The Governor of the Bank of England told the BBC that extending government guarantees to lenders from 80% to 100% of loans granted could speed up the delivery of financial assistance to cash-strapped businesses.
Not surprisingly, the banks agree.
A major lender said that a 100% guarantee against potential loan losses would significantly speed up the loan approval process.
Banks currently do not think they can do without normal credit checks simply because they can “only” lose 20% of the amount advanced.
The most recent figures available show that out of a package of business support measures totaling £ 350 billion – one of the largest announced in the world – just over £ 1 billion has been advanced to date through the CBILS (Coronavirus Business Interruption Loan Scheme) program. .
There have also been calls from both sides of the political divide to increase the level of government support for the CBILS program.
Former Conservative Chancellor George Osborne and current ghost secretary Ed Miliband have both expressed support for the move.
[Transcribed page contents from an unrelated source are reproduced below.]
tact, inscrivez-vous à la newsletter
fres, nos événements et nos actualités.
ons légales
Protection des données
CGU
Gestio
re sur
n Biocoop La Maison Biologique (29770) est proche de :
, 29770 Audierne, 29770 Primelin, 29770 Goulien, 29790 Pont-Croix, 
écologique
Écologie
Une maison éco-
Miliband said: “This is an important intervention by Andrew Bailey, the Governor of the Bank of England. He is absolutely right. The CBILS diet does not work. The UK is still far behind other European countries when it comes to lending to troubled businesses.
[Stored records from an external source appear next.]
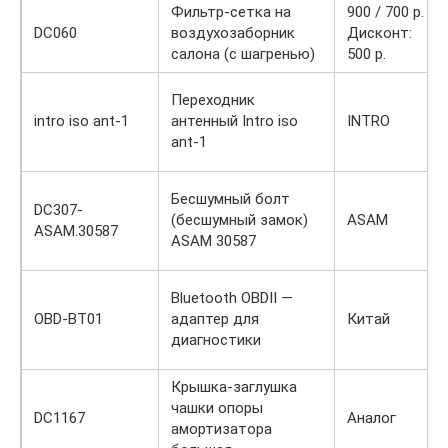
Фильтр-сетка на
900 / 700 р.
DC060
воздухозаборник
Дисконт:
салона (с шагренью)
500 р.
Переходник
intro iso ant-1
антенный Intro iso
INTRO
ant-1
Бесшумный болт
DC307-
(бесшумный замок)
ASAM
ASAM.30587
ASAM 30587
Bluetooth OBDII —
OBD-BT01
адаптер для
Китай
диагностики
Крышка-заглушка
чашки опоры
DC1167
Аналог
амортизатора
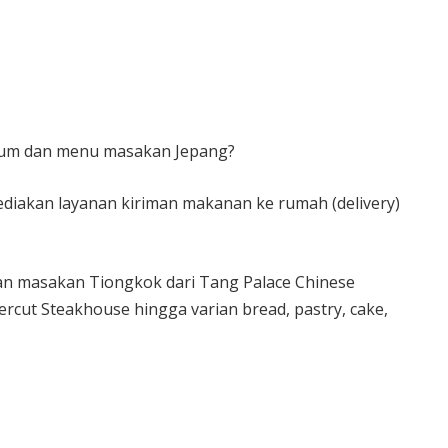
msum dan menu masakan Jepang?
diakan layanan kiriman makanan ke rumah (delivery)
an masakan Tiongkok dari Tang Palace Chinese
ercut Steakhouse hingga varian bread, pastry, cake,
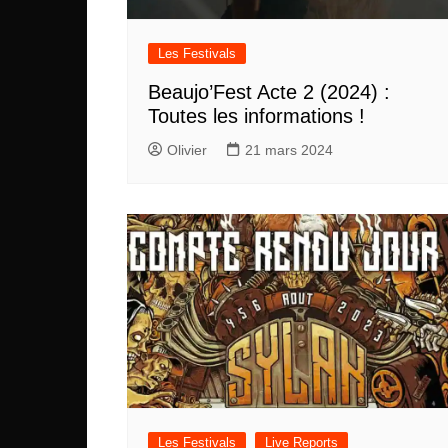
Les Festivals
Beaujo’Fest Acte 2 (2024) :
Toutes les informations !
Olivier
21 mars 2024
Les Festivals
Live Reports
“We are facing an impending insolvency crisis if the adoption rate does not improve dramatically. The government needs to go further and urgently reform the system to guarantee 100% loans to small businesses. “
Today’s remarks by the Governor of the Bank of England – that a full guarantee could make the process “less complicated” – will add to the pressure on the Chancellor to follow the example of other countries.
American lenders have approved more than 300 times more loans than in the UK, while even Swiss banks have approved 98,000 loans. The latest figure in the UK is just over 6,000.
Extending the guarantee to 100% would mean that the taxpayer would take all the risk that the loans would not be repaid – a result which, according to Ed Miliband, creates “moral hazard”.
However, speaking to the BBC earlier this week, he said the “economic risk” of leaving thousands of businesses to withdraw was greater.
However, some financial sector sources argue that continued adjustments to the existing CBILS system could create more confusion for banks that are already operationally strained due to the high level of demand at a time when many of their own staff works from home.
The BBC also understands that proposals from the financial services industry are about to be submitted for support for small businesses to be provided via immediate and government guaranteed extensions of up to £ 25,000 in overdrafts on their current accounts, the most basic and widespread product that businesses use.